Neuralogics, the AI‑native SaaS group, has acquired Import.io, a web data intelligence platform backed by US$38 million in capital. The deal marks the a turning point in Neuralogics’ strategy to metamorphose established SaaS tools into AI‑first systems.
Import.io, operational since 2012, processes over 500 billion data points monthly and serves enterprises including Unilever and Volvo. Its technology enables large-scale extraction and structuring of web data — a crucial input to analytics, insights, and competitive intelligence systems.
In the newly formed setup, Import.io’s infrastructure will be migrated onto Kapeta, Neuralogics’ integration backbone, and augmented with Storm, its agentic AI engine.
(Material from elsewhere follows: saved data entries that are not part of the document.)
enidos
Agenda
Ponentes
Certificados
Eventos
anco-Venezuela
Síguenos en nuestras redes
The move is part of a broader US$1 billion AI-native SaaS playbook, in which Neuralogics aims to unify external data flows under AI control.
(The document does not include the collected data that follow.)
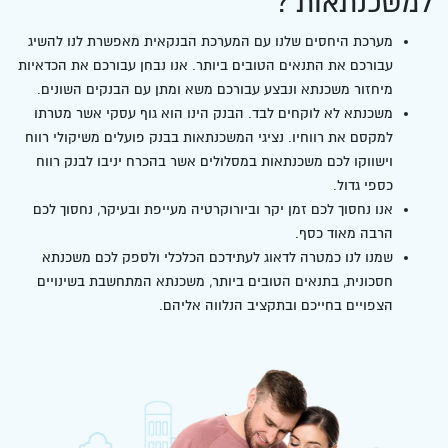
למשכנתאות ?
מערכת היחסים שלנו עם המערכת הבנקאית מאפשרת לנו להשיג
עבורכם את התנאים הטובים ביותר. אנו נבחן עבורכם את הכדאיות
מיחזור משכנתא ונבצע עבורכם משא ומתן עם הבנקים השונים.
משכנתא לא לוקחים לבד. הבנק הינו הוא גוף עסקי אשר מטרתו
למקסם את רווחיו. נציגי המשכנתאות בבנק פועלים משיקולי רווח
וישווקו לכם משכנתאות במסלולים אשר בהכרח יניבו לבנק רווח
כספי גדול.
אנו נחסוך לכם זמן יקר וביורוקרטיה מעייפת ובעיקר, נחסוך לכם
הרבה מאוד כסף.
שמנו לנו כמטרה לדאוג לעתידכם הכלכלי ולספק לכם משכנתא
חסכונית, בתנאים הטובים ביותר, משכנתא המתחשבת בשינויים
הצפויים בחייכם ובתקציב הנלווה אליהם.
“Import.io built one of the strongest brands in web data intelligence,” said Jacob Laurvigen, CEO & co‑founder of Neuralogics. “By combining their proven data foundation with our AI platform, we will transform how enterprises use external data by turning information into continuous, AI‑powered intelligence.”
Christian O. Petersen, Group CTO of Neuralogics, framed Import.io as the first proof point: “Storm and Kapeta elevate a category‑defining SaaS leader into an AI‑native platform that helps customers enable better execution and measurable growth with AI.”
Editorial Perspective & Industry Lens
This acquisition is more than just a bolt-on — it signals a deeper shift in how AI companies are architecting value. While much of the AI narrative is about large language models or autonomous agents, the real lever often lies in reliable access to external data. With Import.io, Neuralogics gains not just assets and tech, but a massive data pipeline — the kind of feed that gives AI systems “eyes” over the external world.
However, execution will be key. Neuralogics must integrate Import.io without disrupting the latter’s customer base. Migrating to Kapeta + Storm is bold — but it’s conceivable customers demand both performance and continuity. Also, incumbents in the data intelligence space (from cloud providers to specialized web‑scraping firms) will be watching and reacting.
If Neuralogics can successfully convert legacy SaaS architectures into AI–native platforms at scale, it may chart a new template for mid-tier enterprise software transformation. The Import.io deal is the opening move in that bet.